Seitdem sind drei Tage vergangen. Vielleicht vier. Ich bin mir nicht sicher, und ich versuche, mich nicht darum zu kümmern. Als es an meiner Tür klopft, seufze ich, doch als ich mich auf die andere Seite drehe, um Janessa zu sagen, dass sie gehen soll, stockt mir der Atem.
Julio tritt ein, Janessa direkt hinter ihm. „Allie“, sagt sie vorsichtig.
Ich schlucke schwer und setze mich auf, wobei ich die Decke fest gegen meine Brust drücke. „Was machst du hier?“, flüstere ich. Meine Augen sind nur auf Julio gerichtet, der einfach nur in meinem Zimmer steht.
Seine dunkelbraunen Augen werden weich, und er macht einen Schritt auf mich zu. Ich verspanne mich bei dieser einen kleinen Bewegung. Er hält an und dreht sich mit einem fragenden Blick zu Janessa um.
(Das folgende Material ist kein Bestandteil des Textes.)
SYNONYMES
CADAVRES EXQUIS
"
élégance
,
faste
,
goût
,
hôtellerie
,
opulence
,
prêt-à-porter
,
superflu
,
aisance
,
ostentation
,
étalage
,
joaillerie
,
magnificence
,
„Sie hat im Moment Probleme damit, Männer um sich zu haben.“
Er nickt. Er macht einen Schritt zurück, lehnt sich gegen die Wand und lässt sich auf den Boden sinken, wo er die Hände in seinem Schoß faltet. „Hey“, versucht er es noch einmal.
Ich rutsche in meinem Bett nach hinten, sodass zwischen uns noch ein paar mehr Zentimeter liegen. „Hi.“
Janessa steht in der Tür. „Willst du, dass ich bleibe?“, fragt sie.
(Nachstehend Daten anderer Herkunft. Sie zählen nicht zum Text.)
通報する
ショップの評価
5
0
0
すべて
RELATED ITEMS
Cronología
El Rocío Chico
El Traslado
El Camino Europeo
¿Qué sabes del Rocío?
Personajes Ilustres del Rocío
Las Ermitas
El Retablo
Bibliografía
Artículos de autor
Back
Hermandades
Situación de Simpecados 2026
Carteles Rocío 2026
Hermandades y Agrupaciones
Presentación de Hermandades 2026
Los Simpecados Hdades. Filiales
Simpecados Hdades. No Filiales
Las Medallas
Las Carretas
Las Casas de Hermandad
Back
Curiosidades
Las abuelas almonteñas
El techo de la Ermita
Ich atme tief ein. Atme aus. Dann noch einmal und ich schüttele meinen Kopf. „Ich… Nein. Es ist okay.“
Sie nickt, sieht aber nicht überzeugt aus.
„Ich bleibe genau hier, egal wie viel Zeit sie braucht“, sagt er zu ihr. „Ich werde nicht drängen.“
„Ich bin gleich unten, falls du mich brauchst“, sagt sie zu mir und zieht dann die Tür hinter sich zu.
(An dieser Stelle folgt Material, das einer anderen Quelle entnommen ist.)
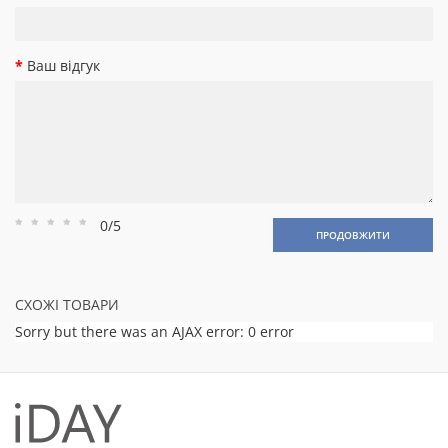
Ваш відгук
0/5
Рейтинг
Рейтинг
Рейтинг
Рейтинг
Рейтинг
ПРОДОВЖИТИ
1
2
3
4
5
СХОЖІ ТОВАРИ
Sorry but there was an AJAX error: 0 error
Julio und ich starren uns mehrere Sekunden lang an, bevor er schließlich das Schweigen bricht. „Geht es dir gut?“
Diese eine Frage sorgt dafür, dass mir die Tränen in die Augen steigen. Ich schaue weg und wische mir die Wangen ab.
„Verdammt, Allie.“ Julio lässt seinen Kopf hängen, sein Brustkorb hebt und senkt sich unter seinen schweren Atemzügen. „Ich…“ Er schaut mich an, seine Augen voller Schmerz. „Ich weiß nicht, was ich sagen kann. Wie ich es in Ordnung bringen kann.“
Ich würge ein Lachen heraus. „Sie hat es dir erzählt?“
Er nickt. „Ich habe ein paar Mal versucht, dich anzurufen, aber es ist immer die Mailbox rangegangen. Dann hat mich aus heiterem Himmel eine Frau angerufen und gefragt, ob ich bereit wäre, für ein paar Tage herzukommen, um zu sehen, ob ich helfen kann.“ Er zuckt mit den Schultern. „Allie, als sie mir gesagt hat, was dir passiert ist. Was du durchgemacht hast…“
Meine Augen brennen und Scham macht sich in meiner Brust breit. Ich presse die Lippen fest zusammen. Ich schaue hinunter auf die Decke, die ich mit meinen Fingerspitzen umklammert habe. Er muss glauben, dass ich so schwach bin. So schmutzig.
„Hey!“
Ich schaue nicht auf.
„Hey!“
Ich schüttele den Kopf. Ich will das Mitleid oder den Ekel in seinem Blick nicht sehen. Wenn Julio mich jetzt anders ansieht… Ich kann damit nicht mehr klarkommen.
„Allie. Süße. Ich liebe dich. Du bist meine beste Freundin. Lass mich für dich da sein.“
Eine Träne rollt meine Wange hinunter und ich wische sie wütend weg. „Du solltest nicht hier sein“, sage ich zu ihm.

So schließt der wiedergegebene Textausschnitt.